── Supplied material ──

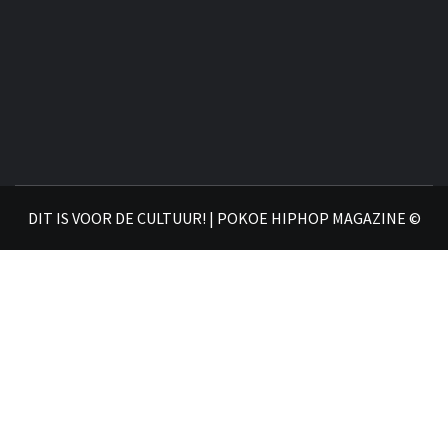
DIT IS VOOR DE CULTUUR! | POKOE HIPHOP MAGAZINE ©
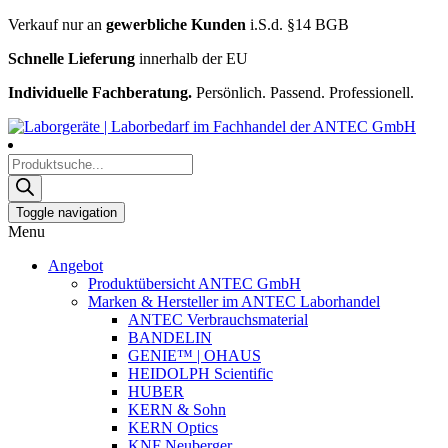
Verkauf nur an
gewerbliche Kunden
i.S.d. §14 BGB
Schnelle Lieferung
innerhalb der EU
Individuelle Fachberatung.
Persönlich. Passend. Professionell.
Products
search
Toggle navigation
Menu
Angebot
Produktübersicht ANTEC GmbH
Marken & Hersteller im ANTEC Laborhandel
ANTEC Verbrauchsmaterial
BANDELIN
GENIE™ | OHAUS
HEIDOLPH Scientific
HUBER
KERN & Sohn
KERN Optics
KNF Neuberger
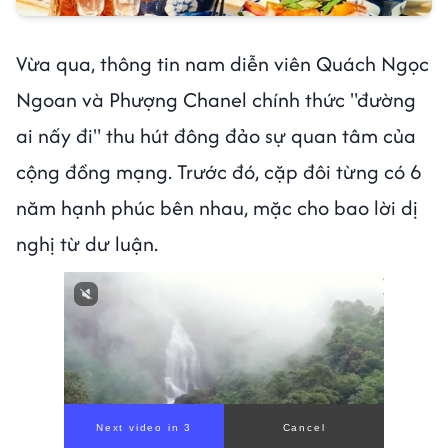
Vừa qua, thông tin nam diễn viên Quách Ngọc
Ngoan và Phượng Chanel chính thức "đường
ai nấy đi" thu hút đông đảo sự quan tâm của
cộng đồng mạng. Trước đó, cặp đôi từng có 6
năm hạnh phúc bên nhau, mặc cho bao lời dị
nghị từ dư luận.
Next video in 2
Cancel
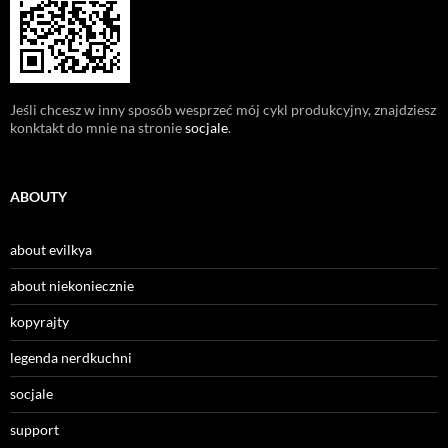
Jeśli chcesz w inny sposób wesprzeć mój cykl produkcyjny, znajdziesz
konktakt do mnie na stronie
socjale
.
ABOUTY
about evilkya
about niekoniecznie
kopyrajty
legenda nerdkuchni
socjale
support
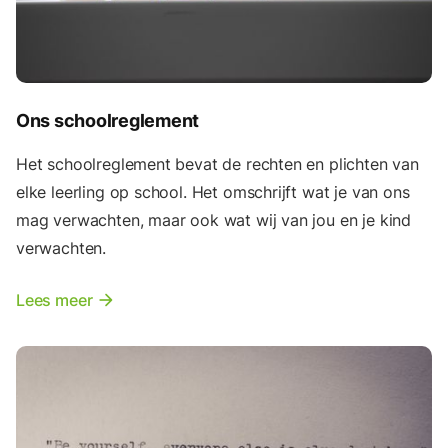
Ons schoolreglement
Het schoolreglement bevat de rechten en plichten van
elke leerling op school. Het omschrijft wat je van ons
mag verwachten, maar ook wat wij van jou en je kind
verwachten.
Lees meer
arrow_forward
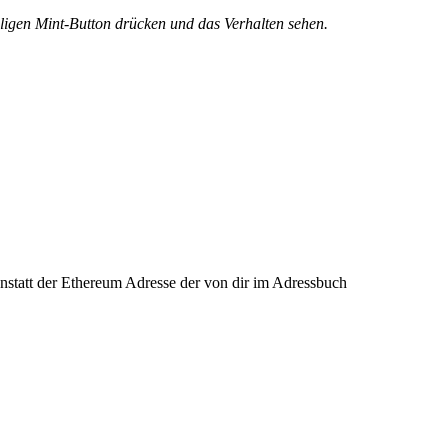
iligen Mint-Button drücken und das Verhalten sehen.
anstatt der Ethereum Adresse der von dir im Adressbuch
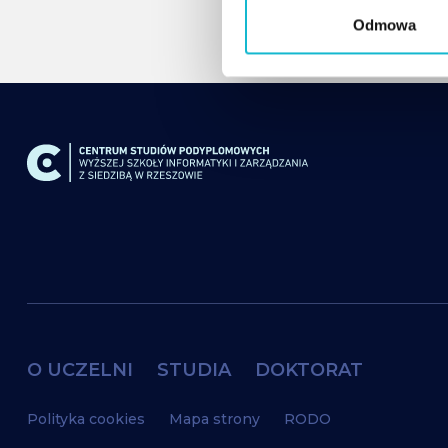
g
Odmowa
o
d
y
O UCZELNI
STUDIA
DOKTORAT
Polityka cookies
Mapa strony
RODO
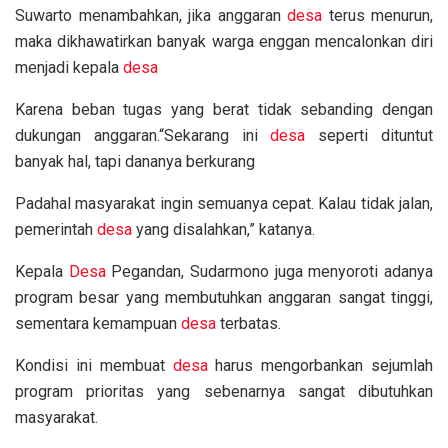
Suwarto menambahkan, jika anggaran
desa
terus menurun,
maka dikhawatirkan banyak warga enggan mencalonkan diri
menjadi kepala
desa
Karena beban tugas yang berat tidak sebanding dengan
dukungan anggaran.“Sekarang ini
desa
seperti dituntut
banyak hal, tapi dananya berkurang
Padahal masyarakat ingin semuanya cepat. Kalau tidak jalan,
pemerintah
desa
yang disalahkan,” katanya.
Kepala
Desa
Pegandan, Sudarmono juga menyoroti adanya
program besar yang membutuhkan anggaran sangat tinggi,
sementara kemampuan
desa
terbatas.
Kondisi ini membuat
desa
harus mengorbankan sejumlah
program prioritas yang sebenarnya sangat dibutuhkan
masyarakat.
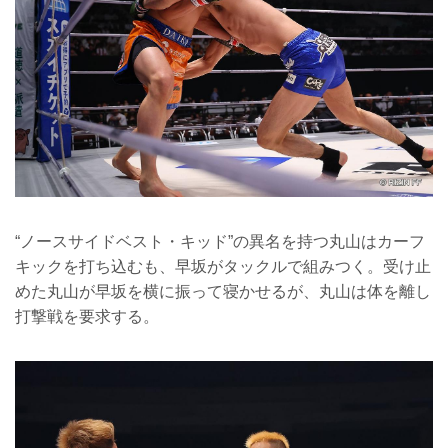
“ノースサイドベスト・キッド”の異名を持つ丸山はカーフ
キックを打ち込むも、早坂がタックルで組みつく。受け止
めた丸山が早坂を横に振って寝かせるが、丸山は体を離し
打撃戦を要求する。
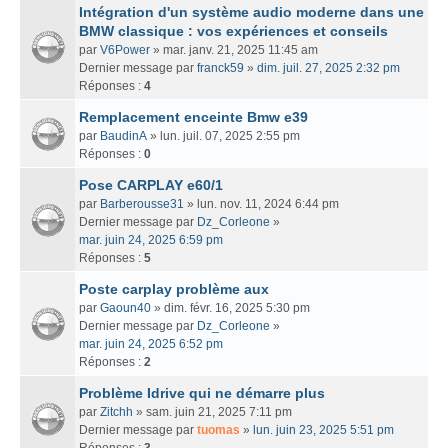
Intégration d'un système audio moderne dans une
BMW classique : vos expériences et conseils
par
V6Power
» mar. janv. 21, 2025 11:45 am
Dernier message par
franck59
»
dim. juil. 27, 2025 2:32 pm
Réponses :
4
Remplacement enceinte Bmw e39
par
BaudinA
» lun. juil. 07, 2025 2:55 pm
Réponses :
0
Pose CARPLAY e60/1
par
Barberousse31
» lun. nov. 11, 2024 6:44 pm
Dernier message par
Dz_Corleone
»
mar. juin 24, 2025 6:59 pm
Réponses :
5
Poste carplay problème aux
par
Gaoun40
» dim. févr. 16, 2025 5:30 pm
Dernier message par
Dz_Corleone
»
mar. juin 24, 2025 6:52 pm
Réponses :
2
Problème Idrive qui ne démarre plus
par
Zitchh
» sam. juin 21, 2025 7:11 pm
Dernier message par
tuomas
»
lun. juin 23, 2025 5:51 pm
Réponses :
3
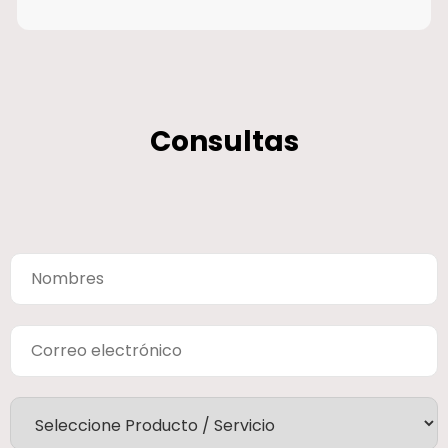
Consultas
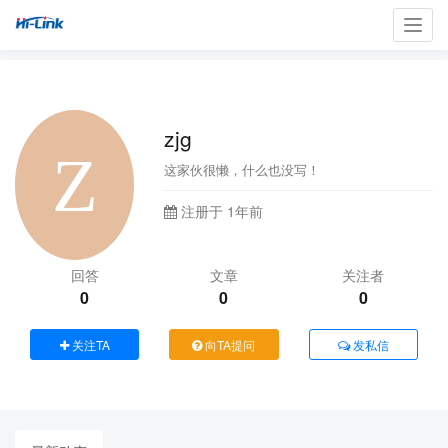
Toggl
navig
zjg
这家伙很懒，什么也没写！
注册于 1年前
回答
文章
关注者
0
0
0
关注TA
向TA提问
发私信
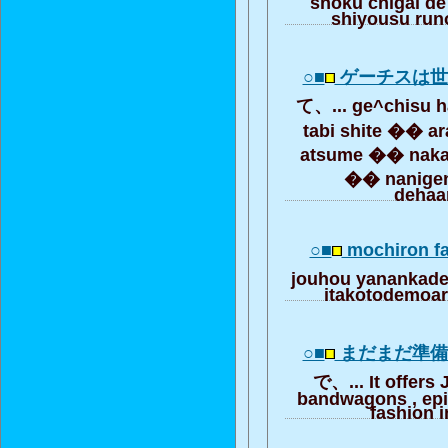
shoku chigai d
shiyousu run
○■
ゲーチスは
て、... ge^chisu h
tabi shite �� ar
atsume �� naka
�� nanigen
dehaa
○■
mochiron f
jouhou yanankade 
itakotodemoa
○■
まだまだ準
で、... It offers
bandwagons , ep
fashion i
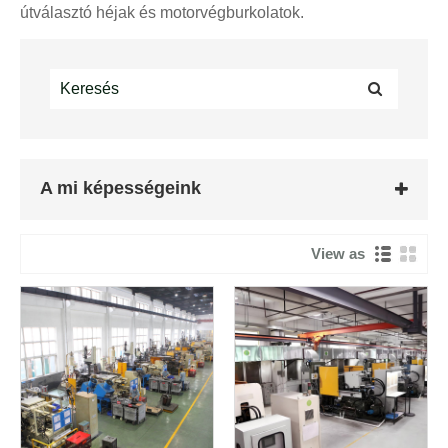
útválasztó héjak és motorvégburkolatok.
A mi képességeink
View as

───

▶ [Exercise]: If a line in the records above contains the word "program", copy it.

▶ [Answer section]:
program besar yang membutuhkan anggaran sangat tinggi,
program prioritas yang sebenarnya sangat dibutuhkan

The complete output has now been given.